When we talk about IAS, whether in drawing-room conversations or in the media, we often look at them separately from the ministers. On most occasions we reserve the full force of our verbal or literary battering for the ministers, leaving the IAS officers out. But look at the paradox: why should we not talk about how much the steel frame is responsible for the mess we see all around? The steel frame is a metaphor: that means the IAS is the real strength, real life, real force of government. Do we see this strength, life and force in action to the best of our satisfaction anywhere?
When we talk of poor healthcare, we blame politicians. When we talk of schools having no toilets, we blame politicians. When we talk of irrigation or drinking water projects not taking off or being stuck, we blame politicians. When we talk of roads deteriorating in a short period, we blame politicians. Why do we not blame the steel frame? What has been the steel frame doing all the while when programmes have been failing, projects have been languishing and public works have been deteriorating? Are the IAS officers not responsible for the time overruns and cost overruns in government projects? If you look at it objectively, they are more responsible than politicians for the huge waste of public money and massive delay in completion of projects.

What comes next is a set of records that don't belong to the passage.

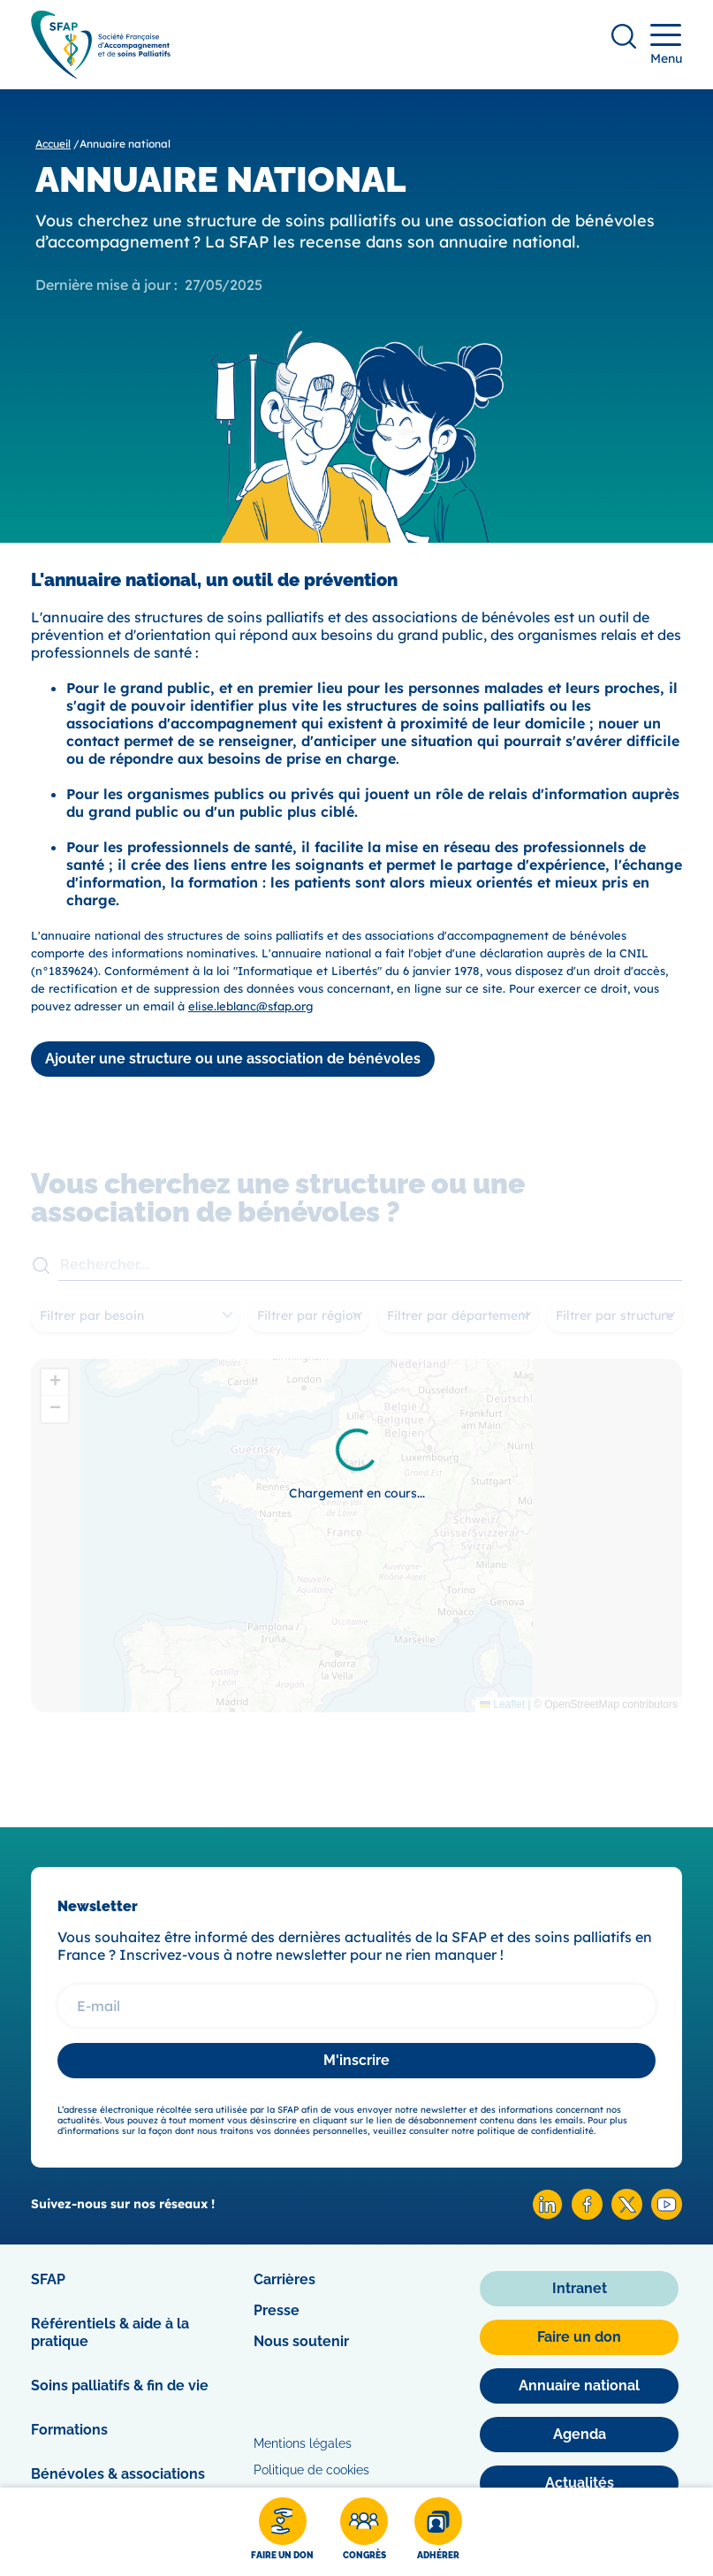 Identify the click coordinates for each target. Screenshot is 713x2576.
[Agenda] (579, 2434)
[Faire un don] (282, 2531)
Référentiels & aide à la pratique (110, 2332)
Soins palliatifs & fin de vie (120, 2385)
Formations (69, 2429)
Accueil (53, 143)
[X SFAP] (626, 2214)
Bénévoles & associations (118, 2473)
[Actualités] (579, 2483)
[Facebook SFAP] (587, 2214)
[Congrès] (364, 2531)
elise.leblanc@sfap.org (250, 1006)
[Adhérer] (438, 2531)
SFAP (48, 2279)
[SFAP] (101, 73)
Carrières (284, 2279)
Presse (277, 2310)
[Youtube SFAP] (666, 2214)
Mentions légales (303, 2443)
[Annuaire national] (579, 2386)
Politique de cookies (311, 2470)
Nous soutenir (301, 2341)
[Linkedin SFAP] (547, 2214) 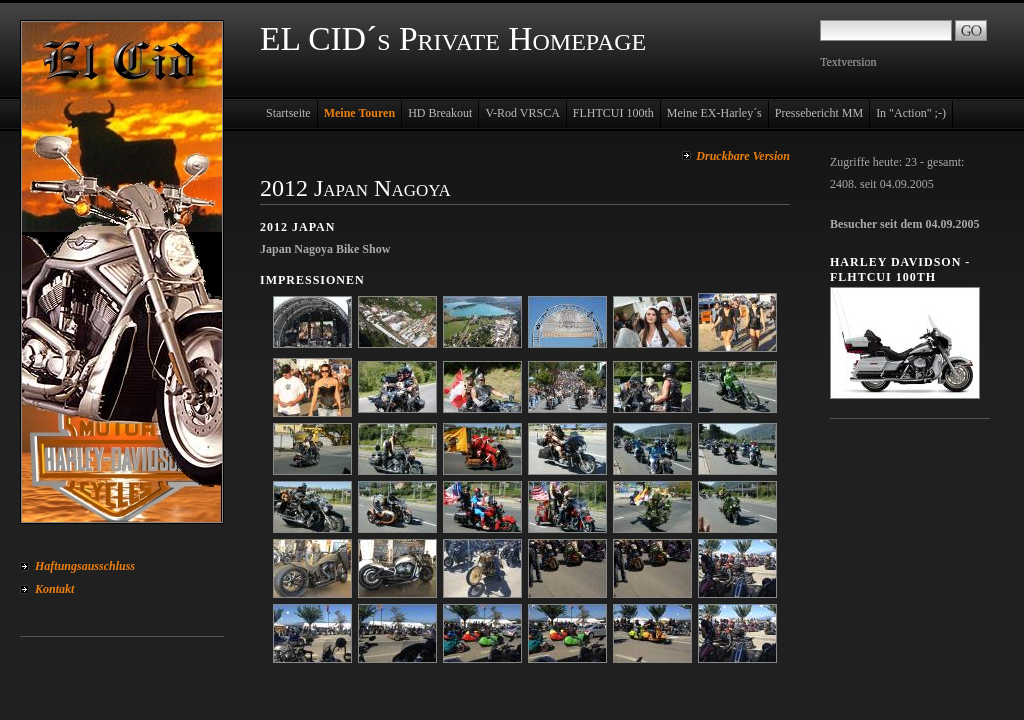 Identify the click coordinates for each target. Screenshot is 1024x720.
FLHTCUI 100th (613, 113)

Politicians are a different breed, and can be a different subject altogether. Democracy is a very funny system, indeed. Any Tom, Dick or Harry can file his nomination and get elected as a member of a legislature. He can even become a minister. The Tom who has the ability to get elected as a member of a legislature might not have any ability to lead a government department, but democracy allows him to become the leader without any leadership ability. Managerial ability is missing from the eligibility criteria for a candidate. No wonder, governance has come to mean time overruns and cost overruns. What else do you expect when men with no management skills lead government departments just because they are elected representatives of the people? And politics of today makes it worse: elected Toms and Harrys demand government departments on the basis of glamour, power and budget, and the prime minister or the chief minister has to give them what they want, even though they might not have any domain knowledge or management skills.

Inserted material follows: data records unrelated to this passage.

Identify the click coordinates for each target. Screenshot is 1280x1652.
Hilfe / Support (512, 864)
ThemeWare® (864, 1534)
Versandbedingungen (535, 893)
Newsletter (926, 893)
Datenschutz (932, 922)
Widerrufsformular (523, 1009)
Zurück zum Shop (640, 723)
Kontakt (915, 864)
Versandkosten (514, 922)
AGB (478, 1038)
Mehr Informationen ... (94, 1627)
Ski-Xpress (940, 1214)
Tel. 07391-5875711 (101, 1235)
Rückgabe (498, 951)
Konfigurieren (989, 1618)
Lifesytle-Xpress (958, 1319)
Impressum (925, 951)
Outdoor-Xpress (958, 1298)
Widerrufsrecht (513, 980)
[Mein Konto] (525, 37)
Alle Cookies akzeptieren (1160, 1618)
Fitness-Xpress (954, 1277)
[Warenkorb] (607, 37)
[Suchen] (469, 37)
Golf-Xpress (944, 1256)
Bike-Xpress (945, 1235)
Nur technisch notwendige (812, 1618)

IAS officers come to government through a different route. They are selected, not elected. There are eligibility criteria for their selection. However, these criteria do not prepare them for the responsibilities they are expected to carry out. Merely doing well in written exams in some subjects such as history and then in the interview does not make them good managers. Most IAS officers lack skills to conceive and make sound policies, to inspire and lead their teams, to closely monitor project progress and to keep delivery schedules. The immunity their career enjoys is enviable. A chief executive or senior executive of a private company would lose their job if they allow time overruns and cost overruns, the two epidemics that plague governments. At least he will not get his bonus and increment. But nothing happens for the same guilt to civil servants.